The Sixty Year Fitness Challenge (Sixty) is a fitness program developed by John Berardi and published by Six Thirty Seven. It was first released in July 2012 and later updated in October 2014.
In early 2011, Berardi began working with the American College of Sports Medicine (ACSM), which had conducted research into the effects of exercise on heart health since the 1970s. The ACSM’s findings were based on studies involving over 50,000 participants. These results led to the creation of a new exercise protocol called “The Sixty” which aimed to improve cardiovascular health among those aged 60 years or older.
Berardi wanted to create something that would appeal to everyone and so he started working with a team of experts from different fields such as nutritionists, acupuncturists, physical therapists and psychologists. They came up with a program that combined elements of other popular programs such as CrossFit, the P90X workout and others. Berardi then worked out some of these ideas into a book titled The Sixty Year Fitness Challenge: A New Way To Live Longer.
The book became very successful and it was translated into several languages including Chinese, Spanish, French, Italian and Portuguese.
The Sixty Program consists of six weekly workouts. There is a warm-up routine for before every session, and a cool-down routine for after every session. Each weekly workout lasts for forty-five minutes and should be performed three times a week.
The first week is called the Preparation Phase and all six workouts should be performed in that week only. Weeks 2 to 4 form the Gaining Phase in which only three of the six workouts are performed. It should be noted that the Gaining Phase volume is lower than the weekly volume during the Preparation Phase. The next phase is the Consolidation Phase which only involves two of the six workouts. The last phase is called Maximum Results and involves one high-intensity workout each week.
Workout A (Lower Body Resistance)
The first weekly lower body resistance routine focuses on strengthening the muscles of the legs using bodyweight exercises such as squats, lunges and calf raises.

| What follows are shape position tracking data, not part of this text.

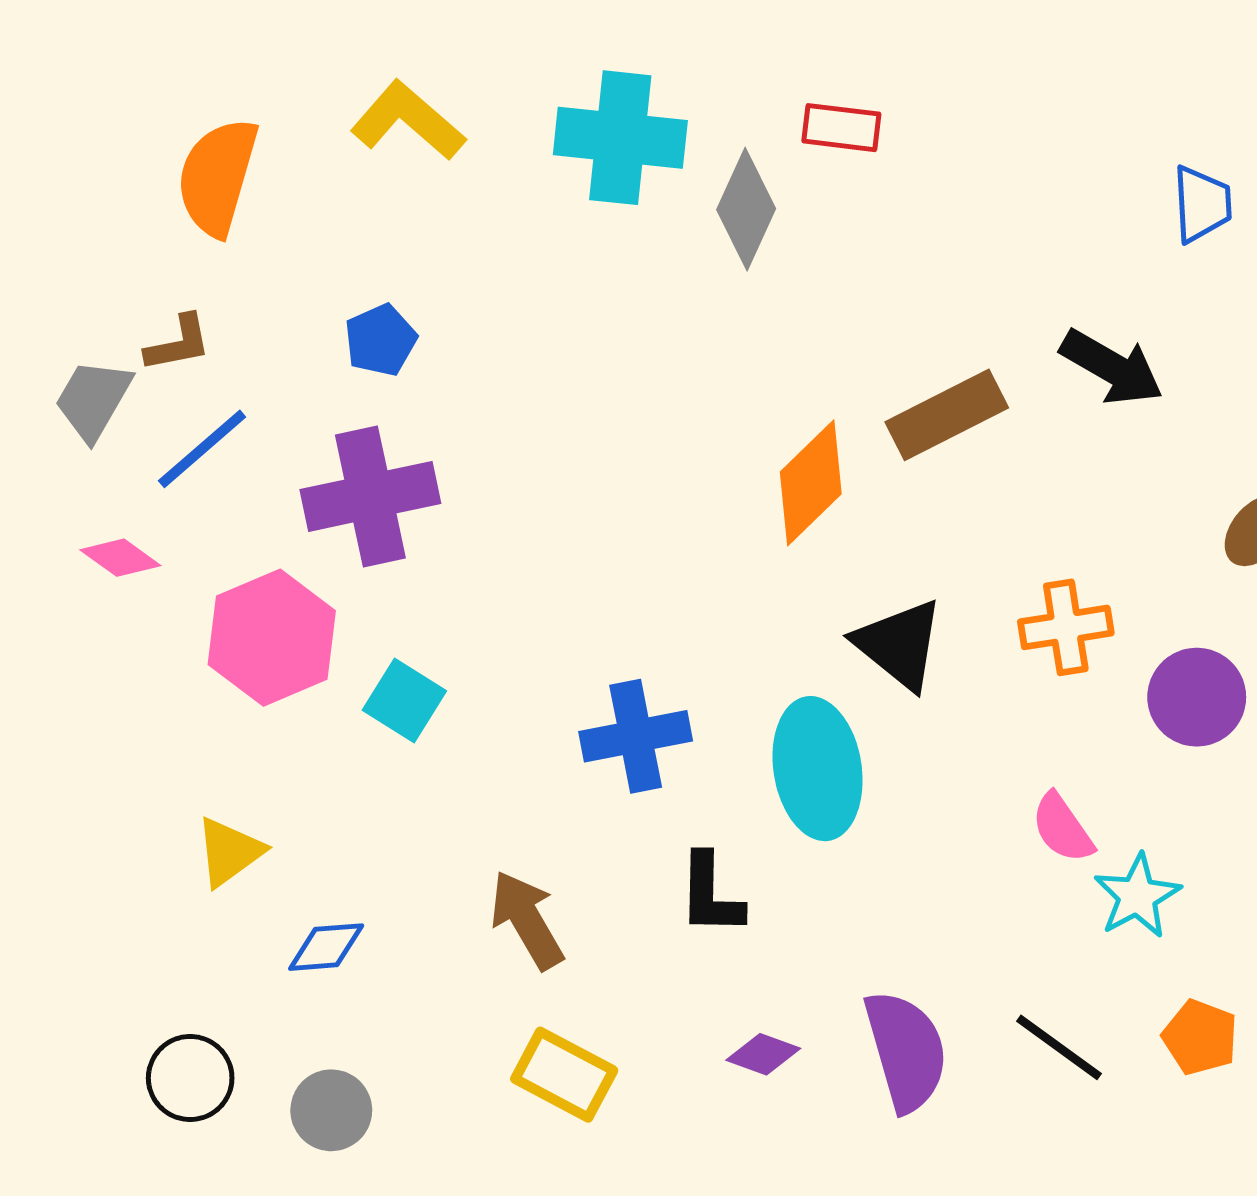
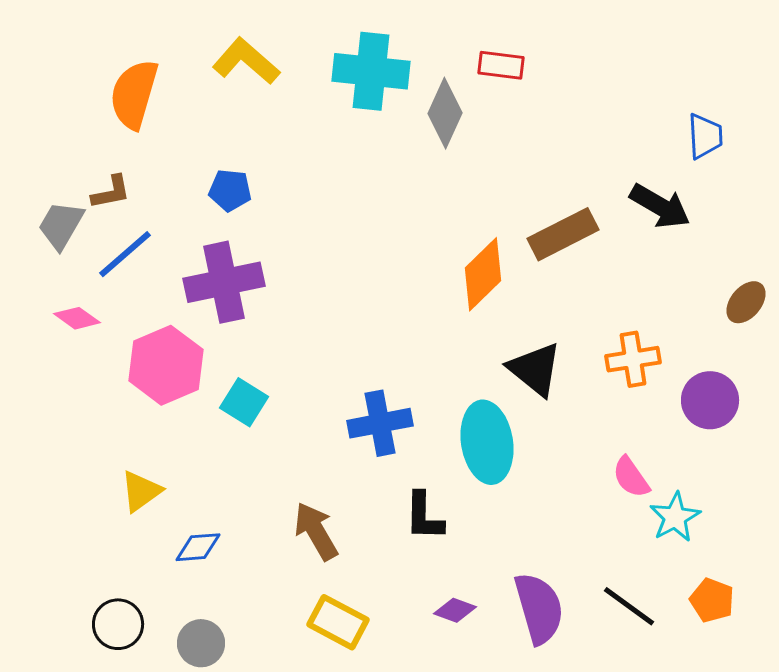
blue trapezoid: (1202, 204) -> (705, 136), moved
blue pentagon: (381, 340) -> (230, 190), turned 30

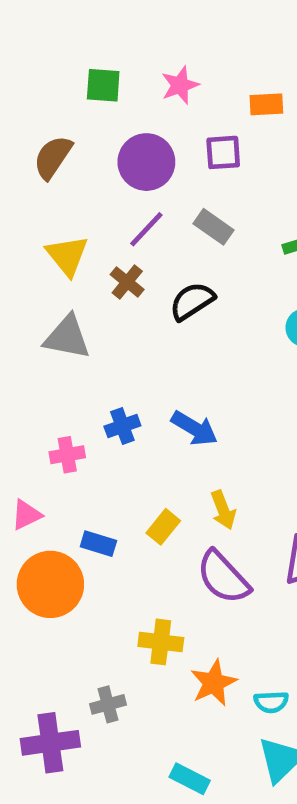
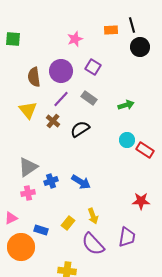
green square: (103, 85) -> (13, 39), moved
orange rectangle: (266, 104) -> (111, 30), moved
purple square: (223, 152) -> (93, 67), turned 35
brown semicircle: (53, 157) -> (34, 77), moved, turned -42
gray triangle: (67, 337) -> (28, 167), moved, turned -45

Workout B (Upper Body Resistance)
The second weekly upper body resistance routine focuses on strengthening the muscles of the chest, back and arms using exercises such as push-ups, pull-ups and dumbbell rows.
Workout C (Full Body Circuit)
The third weekly full body circuit routine focuses on increasing endurance using exercises such as jumping jacks, mountain climbers and high knees. It also involves some aerobic exercise.
Workout D (Lower Body Plyometrics)
The fourth weekly plyometrics routine focuses on increasing lower body explosiveness using exercises such as jumping lunges, side jumps and depth jumps.
Workout E (Upper Body Plyometrics)
The fifth weekly plyometrics routine focuses on increasing upper body explosiveness using exercises such as push-ups, plyo push-ups and medicine ball throws against a wall.
Workout F (Full Body Resistance)
The sixth weekly resistance routine focuses on increasing full body strength using exercises such as squats, lunges, overhead presses and chin-ups.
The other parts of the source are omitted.